Of the power he derives from his swing, mostly on high sets, he said, "The Samoan strength, I guess."
The Bruins also were able to use an active block to contain pin hitters Joshua Walker (eight kills, seven errors, .033 accuracy) and Jonas Umlauft (16 kills, nine errors, .179).
The Bruins out-blocked the Warriors, 16 to 7.5, and Vogel had all 11 of his blocks in the final three sets.
"I think we blocked really well as a team," Vogel said. "It just happened to be a good night. Some of it was luck, some of it was a lot of the stuff we've been working on lately."
Scates said a large share of the practices have been devoted to individual block techniques. Scates said sometimes a second blocker was slow to move into position ; sometimes a blocker would not get his hands far enough over the net.
"This team has the potential to be a great blocking team," Scates said. "We're not great now, but we're moving up from dead last."
Wade tried several tactics. He tinkered with the rotation so 6-foot-7 Matt "Dragon" Rawson would go opposite 6-9 Vogel. Wade replaced Walker, who was struggling with his passes, with Gus Tuaniga. Then in the fourth set, Wade made a double move, replacing setter Nejc Zemljak and opposite Umlauft with Sam Morehouse and Joseph Strotman, respectively.
"We were spinning it, we were dialing it," Wade said. "We were trying different stuff almost every game. We kind of made an all-in move at the end with the double sub. (Morehouse and Strotman) gave us a little bump. We started to make a little run, but it wasn't enough at the end."

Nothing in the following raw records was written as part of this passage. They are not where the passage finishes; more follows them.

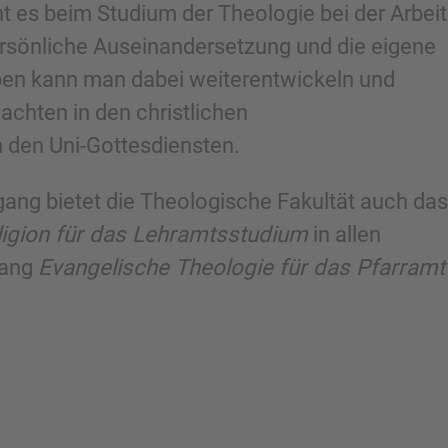
t es beim Studium der Theologie bei der Arbeit
rsönliche Auseinandersetzung und die eigene
uben kann man dabei weiterentwickeln und
dachten in den christlichen
 den Uni-Gottesdiensten.
ang bietet die Theologische Fakultät auch das
ligion für das Lehramtsstudium
in allen
gang
Evangelische Theologie für das Pfarramt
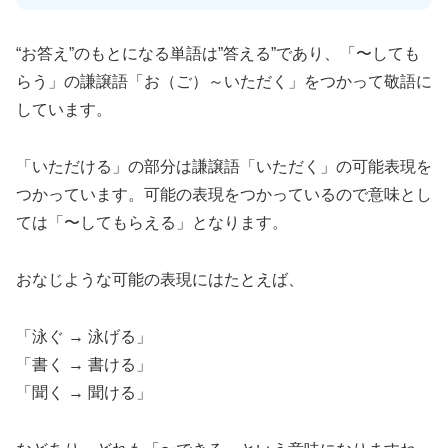
“お答え”のもとになる単語は”答える”であり、「〜しても
らう」の謙譲語「お（ご）～いただく」をつかって敬語に
しています。
「いただける」の部分は謙譲語「いただく」の可能表現を
つかっています。可能の表現をつかっているので意味とし
ては「〜してもらえる」となります。
おなじような可能の表現にはたとえば、
「泳ぐ → 泳げる」
「書く → 書ける」
「聞く → 聞ける」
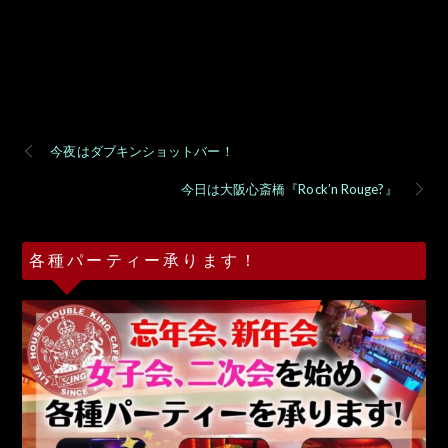
今夜はダブキンショットバー！
今日は大阪心斎橋『Rock’n Rouge?』
各種パーティー承ります！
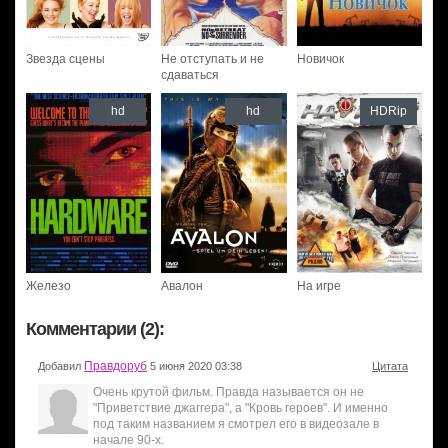
Звезда сцены
Не отступать и не
Новичок
сдаваться
hd
hd
HDRip
Железо
Авалон
На игре
Комментарии (2):
Правдоруб
Добавил
5 июня 2020 03:38
Цитата
Очень крутой фильм. Правда называется он не
"Приветствие джаггера", а "Кровь героев". И именно
под таким названием я смотрел его в видеозале в
начале 90-х.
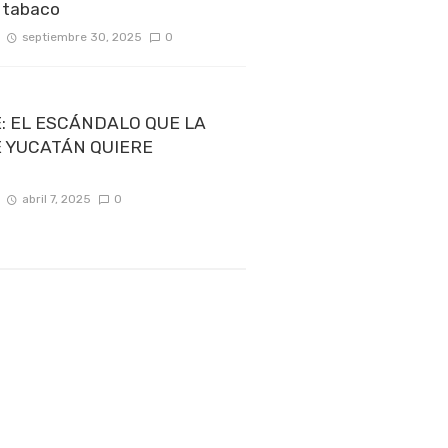
y tabaco
septiembre 30, 2025
0
: EL ESCÁNDALO QUE LA
E YUCATÁN QUIERE
abril 7, 2025
0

Not when the Warriors were betrayed by their serves. The Warriors gave up eight points on service errors in the fourth set. What's more, after scoring 11 points on plays initiated by their serves in the first set, they managed only 20 the rest of the match. The Bruins, meanwhile, scored 33 points on their serves in the final three sets.
"We made too many errors as a team," UH libero Ric Cervantes said. "We beat ourselves. Our passing and our serving were poor. Our passing was in spurts. We were in system for a good portion, then we were out of system for a good portion. We have to be more consistent and more focused. It's all about all seven of us. We have to be a team. That's how we win matches: being a team."